No encontro seguinte, o Embaixador Dixon comentou: “Apesar do virtuosismo da performance, não pude deixar de me lembrar do excêntrico filósofo da peça de Aristófanes, andando pelo ar e pensando a respeito do sol”. Os americanos e suas preocupações com tudo o que acontece no mundo, quiseram investigar a fundo o que havia. Um funcionário do Ministério das Relações Exteriores chegara a informar, em fevereiro de 1963, que nos meios médicos de Londres vinha sendo seriamente debatido se o general De Gaulle não estaria padecendo dos estágios avançados de uma sífilis contraída em Londres durante a guerra. Nietzsche e Maupassant eram citados como portadores de sintomas similares.
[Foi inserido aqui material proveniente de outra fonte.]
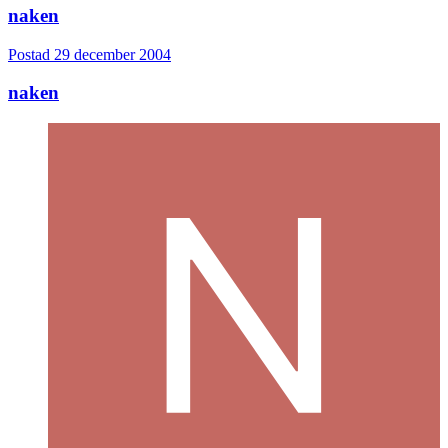
naken
Postad
29 december 2004
naken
Britânicos e americanos consolavam-se com a ideia de que De Gaulle estava idoso e não duraria para sempre. Alec Douglas-Home, secretário do Exterior Inglês, achava conveniente “atravessar uma tempestade que deve amainar aos poucos, quando De Gaulle desaparecer”. Os americanos também não queriam confronto direto. O conselheiro de John Fitzgerald Kennedy, Arthur Schlesinger, afirmou: “Não adianta insultar um tornado”. E complementou, logo após à entrevista em que De Gaulle vetou a entrada da Inglaterra na comunidade europeia:

“A impressão anglo-americana dominante sobre De Gaulle é a de uma figura inflexível, imperial, messiânica, indiferente às táticas e preparado para esperar até que o resto do mundo concorde com ele. Nada pode estar mais errado. Os registros mostram que De Gaulle é um dos políticos mais exímios, flexíveis e habilidosos do século XX. Só um homem com o reginado senso de oportunidade e a iniciativa de De Gaulle seria capaz de lidar com Roosevelt e Churchill durante a guerra e sair incólume: ele sempre soube até onde podia pressionar em defesa dos interesses da França sem levar os anglo-saxões ao ato final de destituí-lo do seu poder e colocá-lo na prisão”.
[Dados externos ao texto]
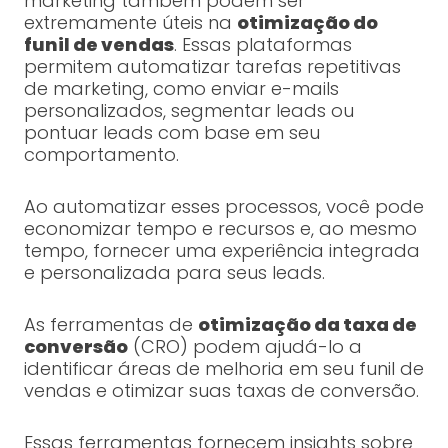
marketing também podem ser
extremamente úteis na
otimização do
funil de vendas
. Essas plataformas
permitem automatizar tarefas repetitivas
de marketing, como enviar e-mails
personalizados, segmentar leads ou
pontuar leads com base em seu
comportamento.
Ao automatizar esses processos, você pode
economizar tempo e recursos e, ao mesmo
tempo, fornecer uma experiência integrada
e personalizada para seus leads.
As ferramentas de
otimização da taxa de
conversão
(CRO) podem ajudá-lo a
identificar áreas de melhoria em seu funil de
vendas e otimizar suas taxas de conversão.
Essas ferramentas fornecem insights sobre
Schlesinger observara o comportamento de De Gaulle durante a crise argelina e acrescentou: “De Gaulle, o político, ocultou suas intenções durante algum tempo por trás de uma cortina de fumaça de frases enigmáticas, pronunciamentos oraculares e fórmulas técnicas. Trabalhou com frieza, inteligência e perseverança para atingir o objetivo que escolheu. Como alguém certa vez disse a respeito de Martin Van Buren, “ele rema para o seu destino com remos silenciosos”.

Quem se debruça, com real interesse, sobre a biografia de Charles De Gaulle, concluirá que seus remos não eram tão silenciosos assim. Todos os grandes líderes do Século XX admiravam o francês. Kennedy exasperava-se com De Gaulle, mas era intelectualmente fascinado por ele. Após o assassinato de Kennedy, em 22.11.1963, De Gaulle foi ao sepultamento e esteve com Lyndon Johnson, com quem só estaria novamente em 1967, no enterro de Konrad Adenauer.
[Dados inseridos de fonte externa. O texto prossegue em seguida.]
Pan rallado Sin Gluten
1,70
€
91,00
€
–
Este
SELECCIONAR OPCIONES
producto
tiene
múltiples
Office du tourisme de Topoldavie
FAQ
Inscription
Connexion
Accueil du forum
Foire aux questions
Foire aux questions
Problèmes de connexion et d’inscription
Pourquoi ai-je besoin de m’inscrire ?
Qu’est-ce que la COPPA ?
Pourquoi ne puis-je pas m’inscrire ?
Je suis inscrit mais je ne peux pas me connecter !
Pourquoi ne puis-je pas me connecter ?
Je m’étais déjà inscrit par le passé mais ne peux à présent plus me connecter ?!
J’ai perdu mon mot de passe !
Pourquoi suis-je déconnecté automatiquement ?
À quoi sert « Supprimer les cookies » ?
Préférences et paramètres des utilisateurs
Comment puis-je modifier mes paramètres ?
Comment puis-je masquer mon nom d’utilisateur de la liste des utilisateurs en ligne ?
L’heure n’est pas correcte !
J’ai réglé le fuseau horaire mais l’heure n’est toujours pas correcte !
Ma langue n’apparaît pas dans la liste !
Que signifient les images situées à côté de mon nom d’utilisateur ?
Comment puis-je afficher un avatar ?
Uma coisa era certa: em qualquer assunto relativo à política, o precário equilíbrio de De Gaulle, entre emoção e razão, pendia sempre para o lado da emoção. Foi por isso que, em 27 de janeiro de 1964, comunicados curtos, divulgados simultaneamente em Paris e Pequim anunciaram que a França tinha reconhecido a República Popular da China, cujo regime se instaurara em 1949. Ao comunicar aos franceses a decisão, proferiu autêntica aula sobre os mil anos de história chinesa e confirmou o que antes já adiantara: “O interesse do mundo será, mais dia, menos dia, falar com eles, conviver com eles, permitir que saiam de trás da sua muralha”.

Visão de estadista, que enxerga onde está o interesse de sua nação e de seu povo. Quantos hoje poderiam ser comparados a ele?